I met Kam my first weekend at the house. Kramer, the consummate welcome wagon introduced me around the beach crew. Most of them locals. Living in and around the canyon. Like most everyone, he was blonde and tan. Towered nearly 6'7". A full foot plus on me and he was a lefty, with a right handed wind-up. Catching opponents completely off-guard irrespective of how many times they met him at the net. I was a digger and moved quickly in the sand. We would be a deadly pair.
The second weekend I met Monique La Bouche (The Mouth). Moni as they all seemed to be referring to her as. I soon learned she was a regular. Well, more of a fixture. In her bikini, wafting smell of coconut oil and the sound of sizzling flesh. A natural beauty but she could have used a sandwich. Bit skinny in my opinion.
She was Kam's friend. Roommate as it turned out, but the terms gave off an awkward appearance. She came with him everyday. Carrying a large stripped bag. Colorful. Reminded me of a Pousse Cafe and the contents were as lethal. She was a pill popper. Many of the beauties on State Beach were. They drank very little. A beer here and there, but consumed diet pills and speed at an alarming rate. One way to stay skinny.
The way she wiggled her jaw back and forth and rubbed her nose were tells about that other way girls were avoiding eating. Coke. I had been there. Knew the signs and the side effects. Paranoia. It started from the get go. Her crawling up his ass whenever I was around.
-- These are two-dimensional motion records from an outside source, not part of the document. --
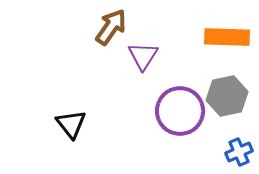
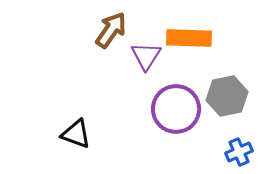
brown arrow: moved 3 px down
orange rectangle: moved 38 px left, 1 px down
purple triangle: moved 3 px right
purple circle: moved 4 px left, 2 px up
black triangle: moved 5 px right, 10 px down; rotated 32 degrees counterclockwise
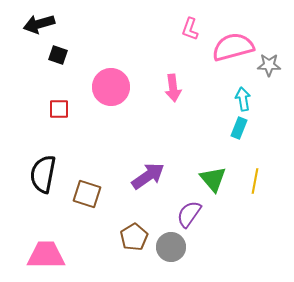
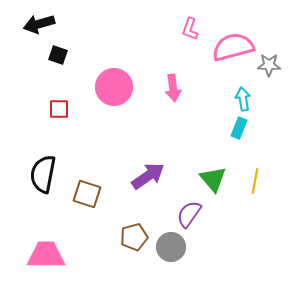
pink circle: moved 3 px right
brown pentagon: rotated 16 degrees clockwise
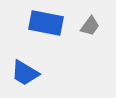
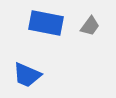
blue trapezoid: moved 2 px right, 2 px down; rotated 8 degrees counterclockwise
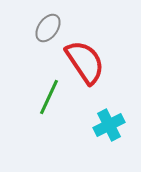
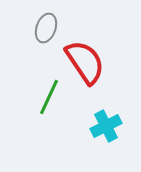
gray ellipse: moved 2 px left; rotated 16 degrees counterclockwise
cyan cross: moved 3 px left, 1 px down
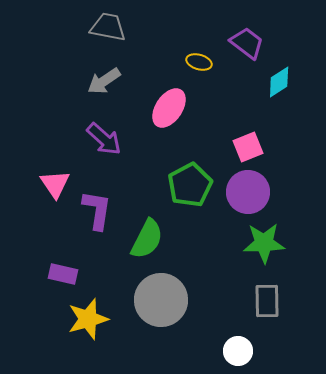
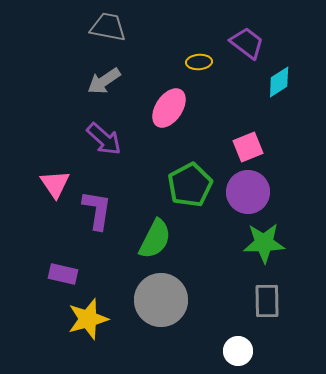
yellow ellipse: rotated 20 degrees counterclockwise
green semicircle: moved 8 px right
Riddled with jealousy. Easiest thing was to hate me and she did an outstanding job making that clear.
"Get to know me bitch and I promise to give you a reason to hate me," I remember uttering under my breath one night at the local bar.
After the sun went down, we tracked sand into Marix's. A Tex Mex joint at the mouth of the canyon behind Patrick's Roadhouse. Taco Tuesdays were a big hit. Dollar Tacos and Dollar Margaritas, or free as Kenny the bartender was my upstairs neighbor. Fantastic neighbor for more than the free drunk; he took his shoes off before entering his apartment so he did not disturb me with his clunky boots on the hardwood floor.
There was Moni. Two steps behind Kam no matter where he was. I didn't think much of it. She seemed comfortable with everyone and Kam was kind and generous to her. She didn't seem to want the attention on men. Other than Kam. She was perfectly content hanging on his every word. I get the friend things, but this was suspect. I stayed out of it. She tossed me the stink eye and I would keep my distance.
They came and went together most of the time. Thursdays and Fridays she worked late so we never saw her at the volley ball courts those days. She would roll into whatever watering hole we were holding up later in the evening in her slinky hostess dress. She had a gig at some swanky restaurant that apparently paid a nice grip of cash. Enough so she only had to work two nights and one day shift. Sweet gig if you can get it. Not sure it paid well enough to support her habits.
I was in my late 20s. Newly single. Pulling shots (Espresso shots) on Main St. for a big wig coffee joint, training to be a manager and a decent wage was the reward to get up at 4 am. Leaving plenty of sun in the afternoon for court trim. Kam and I had been playing mixed doubles for 2 months, or so. Hitting our stride as a two man team and looking forward to the string of tournaments a few weeks away. We spent most every evening on the courts and then all of us tying a few on at the bar.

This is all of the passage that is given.